The origin of this surface remodeling is the modification of the complex structure of the skin [9]. The epidermis atrophies (loss of 7% per decade), the normally undulating dermal-epidermal junction flattens and loses its relief. The skin becomes drier, particularly because of the stratum corneum which sees its lipids decrease in quantity and quality. The metabolism of the keratinocytes is alerted, the dermal-epidermal cohesion decreases and the pigmentation becomes irregular. The response to UV light is affected and the healing process loses its effectiveness [4,5]. The thickness of the dermis also decreases (6% per decade). The number and size of fibroblasts decrease, which leads to a decrease in fibroblast metabolism, particularly with regard to their ability to generate the elements of the extracellular matrix. As a direct consequence of this decrease in metabolism, the synthesis of collagen fibers decreases. In addition, there is an increase in the activity of metalloproteinases that degrade these fibers. Concerning the elastic fiber network, in general, the number of fibers decreases with age [4,6]. All of these structural changes result in changes in mechanical behavior. There is an overall loss of skin elasticity, a more anisotropic and viscoelastic behavior, and a decrease in natural skin tension [2]. The latter (skin tension) is an important property of the skin that is in continuous evolution throughout life from birth to adulthood [10,11].

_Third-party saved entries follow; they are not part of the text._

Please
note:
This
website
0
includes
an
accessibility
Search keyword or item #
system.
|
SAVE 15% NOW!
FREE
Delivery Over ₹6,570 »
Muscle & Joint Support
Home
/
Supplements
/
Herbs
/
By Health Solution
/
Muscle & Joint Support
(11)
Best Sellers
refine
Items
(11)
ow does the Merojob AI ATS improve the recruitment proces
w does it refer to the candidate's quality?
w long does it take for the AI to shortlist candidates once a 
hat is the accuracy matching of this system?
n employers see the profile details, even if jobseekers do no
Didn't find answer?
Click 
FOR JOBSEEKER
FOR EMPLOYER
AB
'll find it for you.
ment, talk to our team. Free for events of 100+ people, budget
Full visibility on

The role of skin tension is important during surgical procedures where it will condition the optimal direction of the incision [12]. It is directly linked to the network of dermal fibers [13,14]. It is also responsible for the external appearance of the skin. It is therefore necessary to characterize the skin tension and to evaluate the effect of age and factors that can influence this property.

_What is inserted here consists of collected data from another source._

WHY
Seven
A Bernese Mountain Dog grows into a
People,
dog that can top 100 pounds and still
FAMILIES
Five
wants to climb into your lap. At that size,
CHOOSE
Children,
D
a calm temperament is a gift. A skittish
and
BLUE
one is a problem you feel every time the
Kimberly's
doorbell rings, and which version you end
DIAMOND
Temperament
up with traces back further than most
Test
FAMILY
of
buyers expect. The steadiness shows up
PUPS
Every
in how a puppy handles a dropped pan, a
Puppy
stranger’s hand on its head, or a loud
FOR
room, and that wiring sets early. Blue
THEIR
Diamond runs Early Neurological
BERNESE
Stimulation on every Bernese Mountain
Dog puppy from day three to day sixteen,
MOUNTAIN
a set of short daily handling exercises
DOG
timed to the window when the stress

Few studies have focused on the characterization of body skin tension, its aging and the factors that can influence it, especially In Vivo. However, this information is important in dermatology and cosmetology in order to study the effect of skin care products in detail or to intervene in their development phase. In this study, we are interested in the characterization of the aging of the natural human skin tension In Vivo of different zones of the human body, the upper chest, the arm and the belly. This characterization will be done using the impedance and centimetric measurements, the body photography and the analysis of the skin topography.
MATERIALS AND METHODS
Volunteers
The tests were performed on (Figure 1): the right arm (anterior and posterior face) in the middle of the arm (half distance elbow-shoulder), the upper chest (5 cm from the bottom of the neck) and the belly (4 cm to the right of the navel) of 41 Caucasian French women volunteers divided into two groups: a young group [20-30] years old (18 volunteers) and an elderly group [45-55] years old (23 volunteers). Volunteers were non-smokers, in good health and they had healthy skin in the zones studied without scars and tattoos. The mean Body Mass Index (BMI) of the volunteers is 21.98 ± 2.04 kg/m², the phototype is between I and III, and the bra cup smaller than C to have a homogeneous population with respect to the impact of the breast weight on the skin.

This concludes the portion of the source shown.